In this post, I want to share with you a major change that we’ve put into place as part of our 10th year, and fitting for the new decade ahead.

Planned in October 2019, announced to the team in January 2020, and already in action from the time you read this.

What is the big news?!

As of today, Monday 2nd March 2020, we (Zest) are a fully remote business.

“WTF” I hear you say…

So let me explain the reasons behind this. There are a few, so bear with me.

Growth is about making new mistakes, not repeating old ones

Over the past 4 years, I have passively monitored recruitment issues with a close eye. I have made the same mistake twice over, and I won’t make it a third time. This was the main catalyst for change.

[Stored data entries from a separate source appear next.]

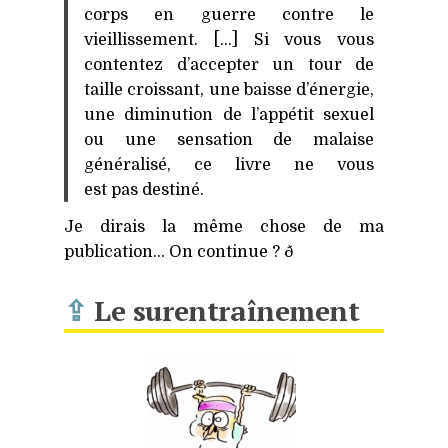
corps en guerre contre le
vieillissement. […] Si vous vous
contentez d’accepter un tour de
taille croissant, une baisse d’énergie,
une diminution de l’appétit sexuel
ou une sensation de malaise
généralisé, ce livre ne vous
est pas destiné.
Je dirais la même chose de ma
publication… On continue ? ð
⇪
Le surentraînement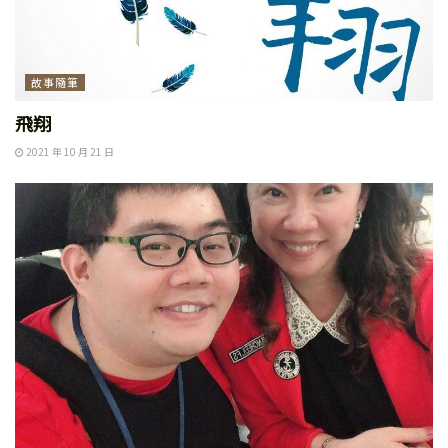
故事隨筆
飛翔
2021 年 10 月 21 日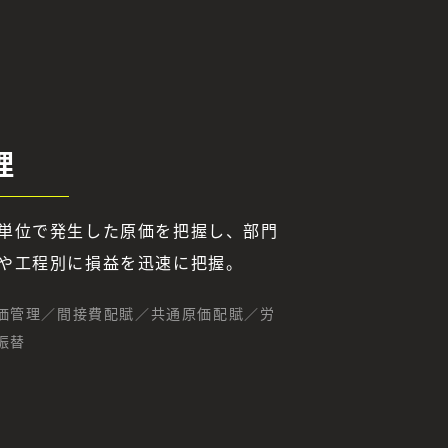
理
単位で発生した原価を把握し、部門
や工程別に損益を迅速に把握。
価管理／間接費配賦／共通原価配賦／労
振替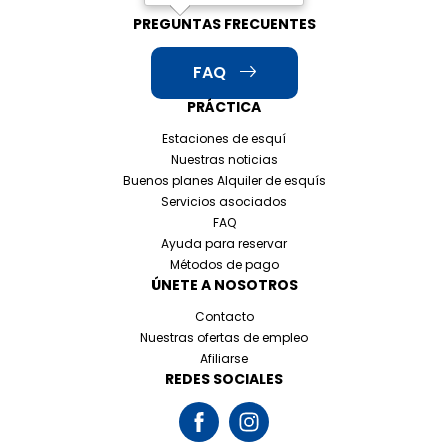
PREGUNTAS FRECUENTES
FAQ
PRÁCTICA
Estaciones de esquí
Nuestras noticias
Buenos planes Alquiler de esquís
Servicios asociados
FAQ
Ayuda para reservar
Métodos de pago
ÚNETE A NOSOTROS
Contacto
Nuestras ofertas de empleo
Afiliarse
REDES SOCIALES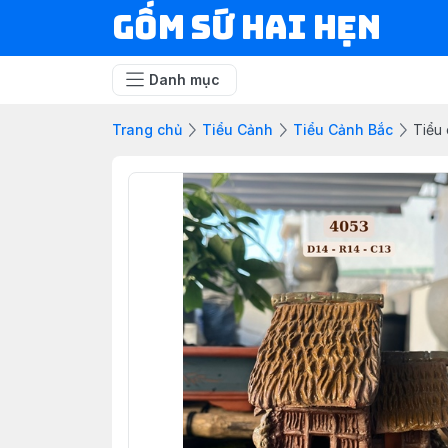
Gốm Sứ Hai Hẹn
Danh mục
Trang chủ
Tiểu Cảnh
Tiểu Cảnh Bắc
Tiểu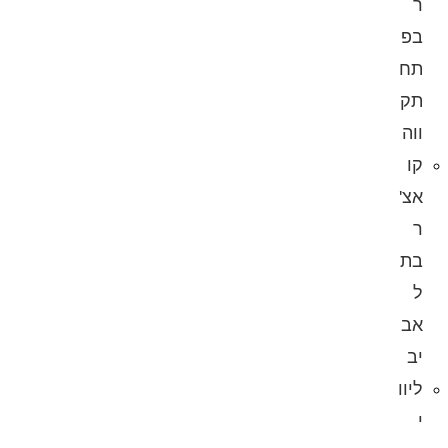
ר
בפ
תח
תק
ווה
קו
אצ'
ר
בת
ל
אב
יב
ליוו
י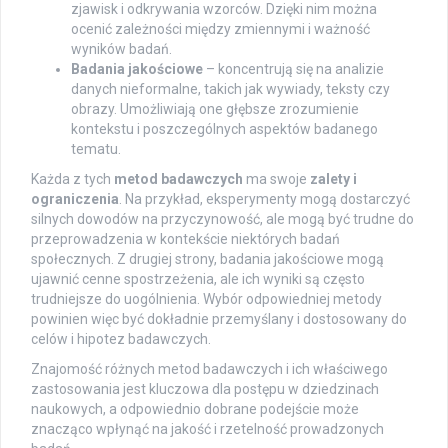
zjawisk i odkrywania wzorców. Dzięki nim można
ocenić zależności między zmiennymi i ważność
wyników badań.
Badania jakościowe
– koncentrują się na analizie
danych nieformalne, takich jak wywiady, teksty czy
obrazy. Umożliwiają one głębsze zrozumienie
kontekstu i poszczególnych aspektów badanego
tematu.
Każda z tych
metod badawczych
ma swoje
zalety i
ograniczenia
. Na przykład, eksperymenty mogą dostarczyć
silnych dowodów na przyczynowość, ale mogą być trudne do
przeprowadzenia w kontekście niektórych badań
społecznych. Z drugiej strony, badania jakościowe mogą
ujawnić cenne spostrzeżenia, ale ich wyniki są często
trudniejsze do uogólnienia. Wybór odpowiedniej metody
powinien więc być dokładnie przemyślany i dostosowany do
celów i hipotez badawczych.
Znajomość różnych metod badawczych i ich właściwego
zastosowania jest kluczowa dla postępu w dziedzinach
naukowych, a odpowiednio dobrane podejście może
znacząco wpłynąć na jakość i rzetelność prowadzonych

Oxfordshire as a county has a population of approx. 687,524 over 1,006 square miles, equating to just 683 people per square mile. Even zooming in on just the city of Oxford, we fall well short with 3,361 people per square mile, compared to 14,662 (London), 10,776 (Bristol), and 9,074 (Brighton) – all digital and creative hubs.

For too long now, I have battled with recruitment. And all too often I have rewarded those who really didn’t deserve it, in favour of not having to bear the gruelling 6-9 month battle to replace said person.

I have therefore decided to look further afield to find the very best talent that matches the standards that we expect of ourselves – to remove the kennel and the leash that goes with it.

And they’re high standards.

Some of you will recall that last July we were a proud finalist for ‘SEO Campaign of the Year’ at the national UKDGA awards for delivering a staggering 772% ROI in six-months for our client, Hanson (UK).

There’s a purpose to this humble brag.

We delivered that work with a hybrid-remote team, operating from both Oxford and London.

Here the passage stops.